“Oryx and Crake” by Margaret Atwood is what happens when one of my favourite authors writes a novel on my favourite genre: biopunk. I’ve always been interested in this genre of books, TV and film, but always mentally referred to it as a sort of science fiction based on genetics, but it wasn’t until today that I actually found out that there is a specific name for it. I could wax lyrical about biopunk and list all my favourite stories in this genre, but I’ll save that for if/when anyone asks me (please ask me). Suffice to say, biopunk tends to be speculative fiction or dystopian fiction focusing on a society where genetic engineering not only has been introduced, but has often become rampant and unregulated.

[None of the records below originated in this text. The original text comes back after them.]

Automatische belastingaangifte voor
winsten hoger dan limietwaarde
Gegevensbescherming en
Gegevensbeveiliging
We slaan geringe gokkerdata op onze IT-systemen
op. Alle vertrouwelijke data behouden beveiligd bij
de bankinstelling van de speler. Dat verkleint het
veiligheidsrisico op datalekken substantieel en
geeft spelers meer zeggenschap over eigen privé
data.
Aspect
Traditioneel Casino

But anyway, my brother Fletcher and I have been playing a fair bit of book swapsies lately, and after lending him “The Blind Assassin” by Margaret Atwood, he recommended that I try her novel “Oryx and Crake”. When I found myself a copy, the bright green bunny on the front cover was just the radioactive icing on the genetically modified crake…I mean, cake.

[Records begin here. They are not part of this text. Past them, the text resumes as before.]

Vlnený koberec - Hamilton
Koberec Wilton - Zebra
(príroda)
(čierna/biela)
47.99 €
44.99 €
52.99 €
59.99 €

“Oryx and Crake” follows the life, past and present, of a man called Jimmy who refers to himself as Snowman. Snowman appears to live on the fringe of a small community of not-quite people he calls Crakers who treat him with a mixture of reverence and caution. As the story unfolds, the reader begins to understand the circumstances that led to Snowman becoming such an unlikely custodian of the land he finds himself in. This book is followed by two sequels, neither of which I own or have read yet. I am hoping to get a chance to do so this year, somewhere amongst my ever growing to-read list.
Atwood is a master storyteller who is able to expertly grapple with historic, present and future issues. Her characters are at once both complex and imperfect, and you find yourself willing them to succeed and triumph in the face of adversity. It is Snowman’s humanity, his faults, his passions, his strengths, his weaknesses and his failures that make you keep on reading and keep on hoping for him.
Atwood is also fearless when it comes to tackling the darkest aspects of society. Snowman is painted in his youth as complicit degenerate, scouring the internet as a voyeur seeking the most abhorrent displays of people being exploited for entertainment. Only Atwood would be able to make such activities relatable to the average reader. She has a real talent for reaching the dirty reprobate hiding in all of us, taking it out and forcing us to acknowledge it, examine it, and move beyond it. There are no heroes in Atwood’s novels, only humans.
If you haven’t yet had the privilege of reading Margaret Atwood’s works, this is as good a place as any to start.